[Saved data entries]
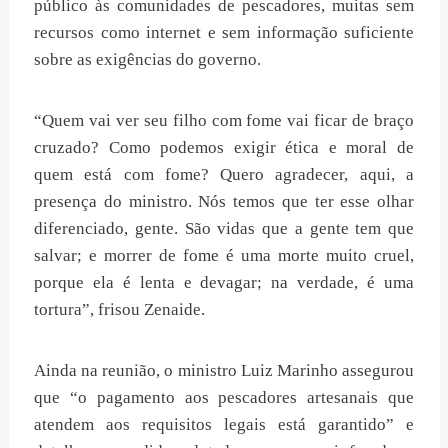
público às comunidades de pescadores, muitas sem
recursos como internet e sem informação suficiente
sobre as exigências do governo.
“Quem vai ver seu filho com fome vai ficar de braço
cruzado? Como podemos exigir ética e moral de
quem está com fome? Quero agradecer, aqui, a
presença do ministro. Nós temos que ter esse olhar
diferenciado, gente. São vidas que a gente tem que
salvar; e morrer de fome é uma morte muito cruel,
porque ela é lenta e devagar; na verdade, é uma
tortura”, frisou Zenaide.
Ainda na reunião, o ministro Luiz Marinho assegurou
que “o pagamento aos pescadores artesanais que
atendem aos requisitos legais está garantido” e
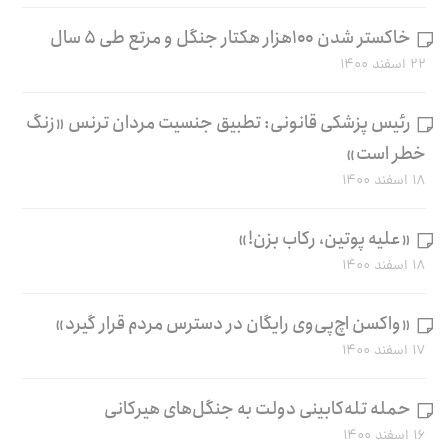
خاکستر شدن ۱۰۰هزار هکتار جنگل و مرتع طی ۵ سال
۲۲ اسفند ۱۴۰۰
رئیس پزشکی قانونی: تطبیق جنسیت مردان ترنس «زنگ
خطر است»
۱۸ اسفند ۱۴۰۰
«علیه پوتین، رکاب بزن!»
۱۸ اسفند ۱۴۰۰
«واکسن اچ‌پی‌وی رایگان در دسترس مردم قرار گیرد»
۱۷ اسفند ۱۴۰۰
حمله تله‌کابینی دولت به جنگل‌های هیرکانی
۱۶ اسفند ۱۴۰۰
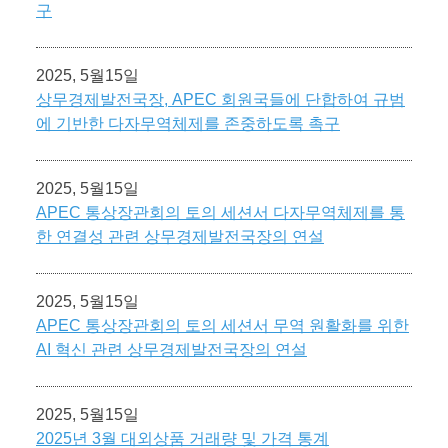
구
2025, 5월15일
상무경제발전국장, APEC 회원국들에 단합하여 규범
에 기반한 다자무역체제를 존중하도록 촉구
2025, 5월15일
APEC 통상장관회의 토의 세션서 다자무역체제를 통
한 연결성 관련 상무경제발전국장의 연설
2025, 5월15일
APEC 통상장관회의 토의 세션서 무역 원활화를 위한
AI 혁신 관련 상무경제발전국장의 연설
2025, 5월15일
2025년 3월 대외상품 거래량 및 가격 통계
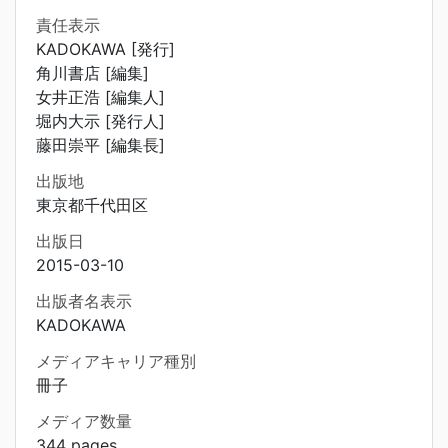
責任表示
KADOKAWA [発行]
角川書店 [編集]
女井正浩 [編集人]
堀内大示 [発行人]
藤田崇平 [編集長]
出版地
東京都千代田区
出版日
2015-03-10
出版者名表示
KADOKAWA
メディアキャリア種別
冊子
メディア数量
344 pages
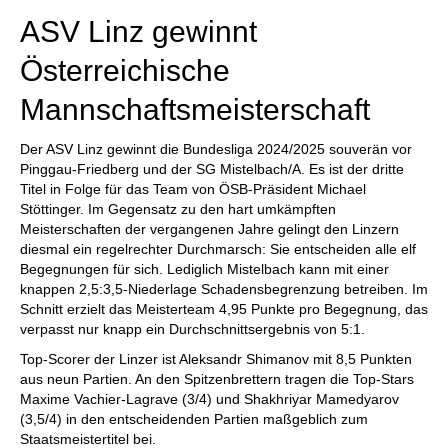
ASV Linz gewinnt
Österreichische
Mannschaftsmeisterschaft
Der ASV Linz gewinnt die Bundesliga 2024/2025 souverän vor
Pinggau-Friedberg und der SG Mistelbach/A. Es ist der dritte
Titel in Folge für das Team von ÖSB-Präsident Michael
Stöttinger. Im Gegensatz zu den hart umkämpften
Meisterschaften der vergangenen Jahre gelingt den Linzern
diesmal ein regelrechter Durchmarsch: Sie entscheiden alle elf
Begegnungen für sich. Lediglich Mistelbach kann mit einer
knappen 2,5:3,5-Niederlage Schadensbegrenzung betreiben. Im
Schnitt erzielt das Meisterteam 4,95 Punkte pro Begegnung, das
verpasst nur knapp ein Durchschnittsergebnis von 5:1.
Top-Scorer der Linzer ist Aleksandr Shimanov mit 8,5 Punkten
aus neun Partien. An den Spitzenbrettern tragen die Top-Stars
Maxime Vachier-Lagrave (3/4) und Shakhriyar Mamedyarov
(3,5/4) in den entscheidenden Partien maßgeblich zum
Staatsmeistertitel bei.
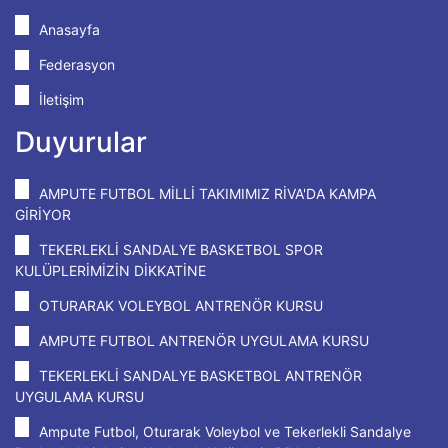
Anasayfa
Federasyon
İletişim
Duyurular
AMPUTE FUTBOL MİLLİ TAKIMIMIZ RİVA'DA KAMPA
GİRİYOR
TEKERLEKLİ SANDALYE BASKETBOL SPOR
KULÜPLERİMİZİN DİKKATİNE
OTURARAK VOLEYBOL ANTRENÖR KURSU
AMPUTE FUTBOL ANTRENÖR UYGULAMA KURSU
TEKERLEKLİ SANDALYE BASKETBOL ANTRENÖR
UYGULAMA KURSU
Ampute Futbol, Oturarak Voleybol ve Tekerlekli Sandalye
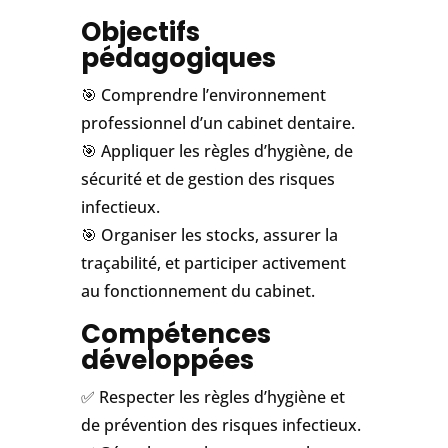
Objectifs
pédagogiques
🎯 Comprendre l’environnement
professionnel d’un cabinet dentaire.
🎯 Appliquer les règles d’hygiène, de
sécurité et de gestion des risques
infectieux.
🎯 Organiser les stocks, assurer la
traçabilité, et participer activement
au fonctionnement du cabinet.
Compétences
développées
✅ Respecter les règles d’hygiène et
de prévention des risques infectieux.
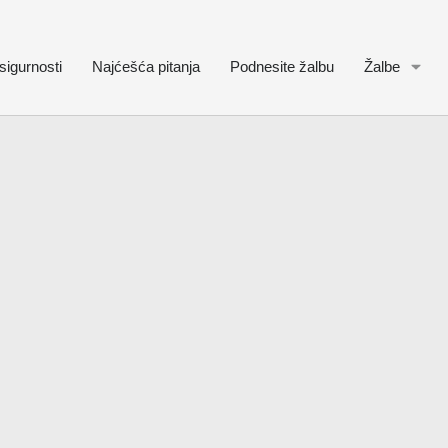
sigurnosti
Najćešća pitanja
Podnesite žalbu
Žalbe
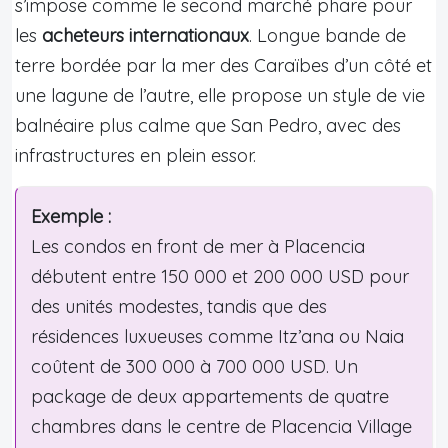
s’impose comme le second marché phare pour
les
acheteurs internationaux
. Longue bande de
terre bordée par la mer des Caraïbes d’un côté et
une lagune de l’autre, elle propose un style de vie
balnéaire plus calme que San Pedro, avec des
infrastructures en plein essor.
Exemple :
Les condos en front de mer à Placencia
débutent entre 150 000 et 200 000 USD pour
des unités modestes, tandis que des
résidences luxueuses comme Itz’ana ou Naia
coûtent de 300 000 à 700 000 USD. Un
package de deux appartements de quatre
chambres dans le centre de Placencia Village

About this task:
Repeat every entry exactly. Do not include the pictures.

Response area:
público às comunidades de pescadores, muitas sem
recursos como internet e sem informação suficiente
sobre as exigências do governo.
“Quem vai ver seu filho com fome vai ficar de braço
cruzado? Como podemos exigir ética e moral de
quem está com fome? Quero agradecer, aqui, a
presença do ministro. Nós temos que ter esse olhar
diferenciado, gente. São vidas que a gente tem que
salvar; e morrer de fome é uma morte muito cruel,
porque ela é lenta e devagar; na verdade, é uma
tortura”, frisou Zenaide.
Ainda na reunião, o ministro Luiz Marinho assegurou
que “o pagamento aos pescadores artesanais que
atendem aos requisitos legais está garantido” e
خاکستر شدن ۱۰۰هزار هکتار جنگل و مرتع طی ۵ سال
۲۲ اسفند ۱۴۰۰
رئیس پزشکی قانونی: تطبیق جنسیت مردان ترنس «زنگ
خطر است»
۱۸ اسفند ۱۴۰۰
«علیه پوتین، رکاب بزن!»
۱۸ اسفند ۱۴۰۰
«واکسن اچ‌پی‌وی رایگان در دسترس مردم قرار گیرد»
۱۷ اسفند ۱۴۰۰
حمله تله‌کابینی دولت به جنگل‌های هیرکانی
۱۶ اسفند ۱۴۰۰
구
2025, 5월15일
상무경제발전국장, APEC 회원국들에 단합하여 규범
에 기반한 다자무역체제를 존중하도록 촉구
2025, 5월15일
APEC 통상장관회의 토의 세션서 다자무역체제를 통
한 연결성 관련 상무경제발전국장의 연설
2025, 5월15일
APEC 통상장관회의 토의 세션서 무역 원활화를 위한
AI 혁신 관련 상무경제발전국장의 연설
2025, 5월15일
2025년 3월 대외상품 거래량 및 가격 통계
責任表示
KADOKAWA [発行]
角川書店 [編集]
女井正浩 [編集人]
堀内大示 [発行人]
藤田崇平 [編集長]
出版地
東京都千代田区
出版日
2015-03-10
出版者名表示
KADOKAWA
メディアキャリア種別
冊子
メディア数量
344 pages
ASV Linz gewinnt
Österreichische
Mannschaftsmeisterschaft
Der ASV Linz gewinnt die Bundesliga 2024/2025 souverän vor
Pinggau-Friedberg und der SG Mistelbach/A. Es ist der dritte
Titel in Folge für das Team von ÖSB-Präsident Michael
Stöttinger. Im Gegensatz zu den hart umkämpften
Meisterschaften der vergangenen Jahre gelingt den Linzern
diesmal ein regelrechter Durchmarsch: Sie entscheiden alle elf
Begegnungen für sich. Lediglich Mistelbach kann mit einer
knappen 2,5:3,5-Niederlage Schadensbegrenzung betreiben. Im
Schnitt erzielt das Meisterteam 4,95 Punkte pro Begegnung, das
verpasst nur knapp ein Durchschnittsergebnis von 5:1.
Top-Scorer der Linzer ist Aleksandr Shimanov mit 8,5 Punkten
aus neun Partien. An den Spitzenbrettern tragen die Top-Stars
Maxime Vachier-Lagrave (3/4) und Shakhriyar Mamedyarov
(3,5/4) in den entscheidenden Partien maßgeblich zum
Staatsmeistertitel bei.
Anasayfa
Federasyon
İletişim
Duyurular
AMPUTE FUTBOL MİLLİ TAKIMIMIZ RİVA'DA KAMPA
GİRİYOR
TEKERLEKLİ SANDALYE BASKETBOL SPOR
KULÜPLERİMİZİN DİKKATİNE
OTURARAK VOLEYBOL ANTRENÖR KURSU
AMPUTE FUTBOL ANTRENÖR UYGULAMA KURSU
TEKERLEKLİ SANDALYE BASKETBOL ANTRENÖR
UYGULAMA KURSU
Ampute Futbol, Oturarak Voleybol ve Tekerlekli Sandalye
Objectifs
pédagogiques
🎯 Comprendre l’environnement
professionnel d’un cabinet dentaire.
🎯 Appliquer les règles d’hygiène, de
sécurité et de gestion des risques
infectieux.
🎯 Organiser les stocks, assurer la
traçabilité, et participer activement
au fonctionnement du cabinet.
Compétences
développées
✅ Respecter les règles d’hygiène et
de prévention des risques infectieux.
sigurnosti
Najćešća pitanja
Podnesite žalbu
Žalbe
s’impose comme le second marché phare pour
les
acheteurs internationaux
. Longue bande de
terre bordée par la mer des Caraïbes d’un côté et
une lagune de l’autre, elle propose un style de vie
balnéaire plus calme que San Pedro, avec des
infrastructures en plein essor.
Exemple :
Les condos en front de mer à Placencia
débutent entre 150 000 et 200 000 USD pour
des unités modestes, tandis que des
résidences luxueuses comme Itz’ana ou Naia
coûtent de 300 000 à 700 000 USD. Un
package de deux appartements de quatre
chambres dans le centre de Placencia Village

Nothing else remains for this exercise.